DIAGNOSIS Neurofibromatosis (Type 1).

DISCUSSION NF is an autosomal dominant disorder affecting neural crest cells. Cases may be classified according to the genetic defect as Type 1 (NF-1), Type 2 (NF-2), or schwannomatosis. Among other manifestations, NF-1 is associated with cutaneous and peripheral neurofibromas, skeletal deformities, and cafe au lait spots. Scoliosis and kyphosis are the most common skeletal abnormalities. Tibial bowing may occur in approximately 3% of NF-1 cases. The bowing is anterolateral, usually involves both tibia and fibula, and is associated with medullary sclerosis. These abnormal bones are prone to fractures and development of a pseudoarthrosis; orthopedic intervention may become frustrating as fractures and osteotomies fail to heal [3]. NF-1 is the most common form of NF; patients with NF-2 develop bilateral acoustic neuromas and do not have musculoskeletal manifestations.

DIFFERENTIAL DIAGNOSIS Osteogenesis imperfecta, fibrous dysplasia.

DIAGNOSIS Osteogenesis imperfecta.

DISCUSSION Osteogenesis imperfecta is a group of inborn connective tissue disorders characterized by radiographically decreased bone density. The underlying problem is one of abnormal collagen synthesis, in which a variety of different molecular defects in collagen produce a continuous spectrum of phenotypes. In the skeleton, the bone matrix is deficient, resulting in thin, osteoporotic, and fragile bones that are subject to repeated insufficiency fractures and consequent deformity. The condition is heritable, but cases are often sporadic. In general, there are autosomal recessive severe forms that present at birth and autosomal dominant forms that present later and have a mild course. The condition ranges from severe, congenital involvement with multiple fractures in utero and perinatal death to mild, late manifestations in adulthood. The severe forms account for 10% of cases, and the less severe forms account for 90% of cases. The incidence of osteogenesis imperfecta is 1 per 20,000 to 60,000 live births. Associated clinical features, with variable expression, include blue sclerae (90%); thin, translucent skin; hypermobile, lax peripheral joints; abnormal teeth (dentinogenesis imperfecta); and deafness (fragile otic bones). Bisphosphonate treatment has been helpful for patients with moderate to severe disease [4].

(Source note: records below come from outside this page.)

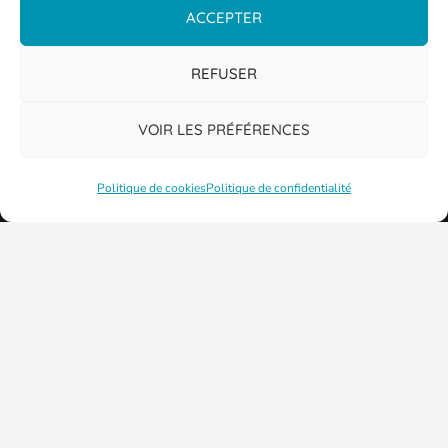
ACCEPTER
REFUSER
VOIR LES PRÉFÉRENCES
Politique de cookies
Politique de confidentialité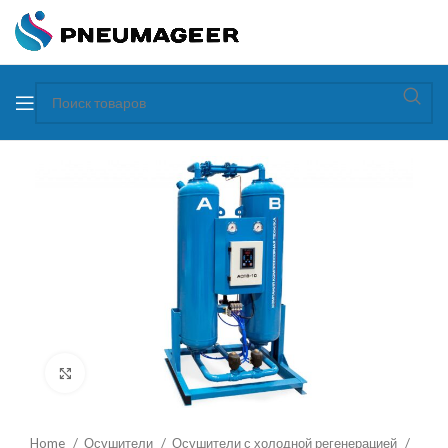
Увеличить
Home
Осушители
Осушители с холодной регенерацией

DIFFERENTIAL DIAGNOSIS Osteopetrosis, pyknodysostosis.

DIAGNOSIS Osteopetrosis, precocious form.

DISCUSSION All of the bones in this very young child show a generalized chalk-white density. The medullary cavity seems obliterated by the uniform density. The bone has a shape similar to a juggling club, with a narrow middle portion and a wider distal portion of uniform diameter. This shape is the result of longitudinal growth at the physis without bone resorption and remodeling in the cutback zone of the metaphysis, leaving the new bone the same diameter as the physis.

Osteopetrosis is a disorder due to abnormal function of the osteoclasts. There are autosomal recessive and dominant types. The autosomal dominant, or delayed form, is the most common. The precocious form (shown in this case) is inherited as an autosomal recessive trait and is usually lethal due to obliteration of the marrow. The osteoclasts fail to normally remodel bone. The unopposed osteoblastic activity leads to the generalized increase in bone density. The autosomal dominant form, of which there are two distinct genetic entities, was formerly known as marble bone disease or Albers-Schonberg disease [9].

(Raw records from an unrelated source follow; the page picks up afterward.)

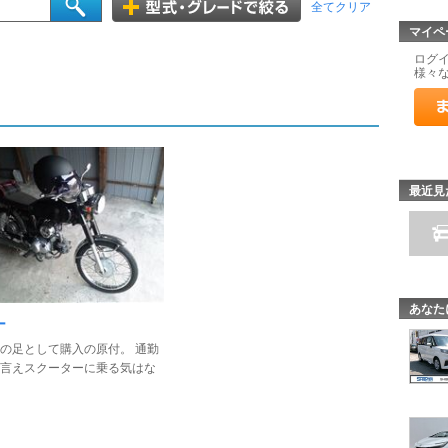
全てクリア
マイペ
ログ
様々
最近見
あなた
ー
の足として購入の原付。 通勤
言えスクーターに乗る気はな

AP radiographs of the lower legs.

DIFFERENTIAL DIAGNOSIS Limb lengthening for short stature (from any cause).

DIAGNOSIS Congenital adrenocortical hyperplasia with limb lengthening.

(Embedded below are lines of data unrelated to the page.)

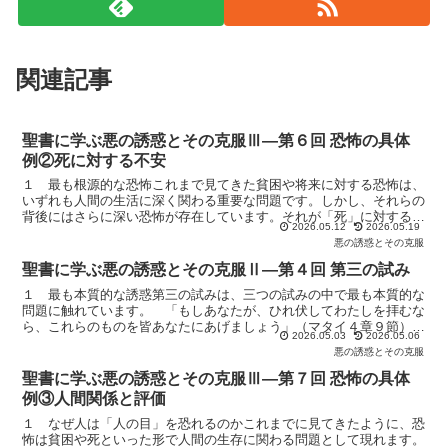
関連記事
聖書に学ぶ悪の誘惑とその克服Ⅲ―第６回 恐怖の具体
例②死に対する不安
１ 最も根源的な恐怖これまで見てきた貧困や将来に対する恐怖は、
いずれも人間の生活に深く関わる重要な問題です。しかし、それらの
背後にはさらに深い恐怖が存在しています。それが「死」に対する恐
2026.05.12
2026.05.19
怖です。人はなぜ貧困を恐れるのでしょうか。なぜ健康を失...
悪の誘惑とその克服
聖書に学ぶ悪の誘惑とその克服Ⅱ―第４回 第三の試み
１ 最も本質的な誘惑第三の試みは、三つの試みの中で最も本質的な
問題に触れています。 「もしあなたが、ひれ伏してわたしを拝むな
ら、これらのものを皆あなたにあげましょう」（マタイ４章９節）こ
2026.05.03
2026.05.06
こでは、世界のすべての国々とその栄華が提示されています...
悪の誘惑とその克服
聖書に学ぶ悪の誘惑とその克服Ⅲ―第７回 恐怖の具体
例③人間関係と評価
１ なぜ人は「人の目」を恐れるのかこれまでに見てきたように、恐
怖は貧困や死といった形で人間の生存に関わる問題として現れます。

DISCUSSION Congenital adrenal hyperplasia is an autosomal recessive defect, involving the enzyme 21-hydroxylase, that results in failure to synthesize cortisol. There is a secondary overproduction of androgenic hormones that cause precocious puberty. The effect on the growing skeleton is rapid growth but premature closure of the epiphyses, so that a tall child becomes a short adult. The incidence of congenital adrenal hyperplasia is approximately 1 in 16,000, with a salt-wasting form from adrenal insufficiency and a simply virilizing form from excess androgens [5]. Conventional treatment is steroid replacement with exogenous corticosteroids. Surgical limb lengthening using the callus distraction (callotasis) has been applied to patients with developmentally short stature, such as those with achondroplasia [6,7,8]. In this technique, the cortex of the bone is partially cut, leaving the medullary contents intact. After 2 weeks, as soft callus forms, the two bone segments are slowly distracted by means of an external fixator, stretching out the callus as the gap between the fragments is increased 1 mm or so per day to lengthen the bone. Several centimeters of length can be gained, and the complication rate is relatively low. Once the desired length has been attained, healing and remodeling ultimately results in cortical bone formation. In this case, pin-rod external fixators have been used, and both tibias have been lengthened symmetrically.

DIAGNOSIS Achondroplasia.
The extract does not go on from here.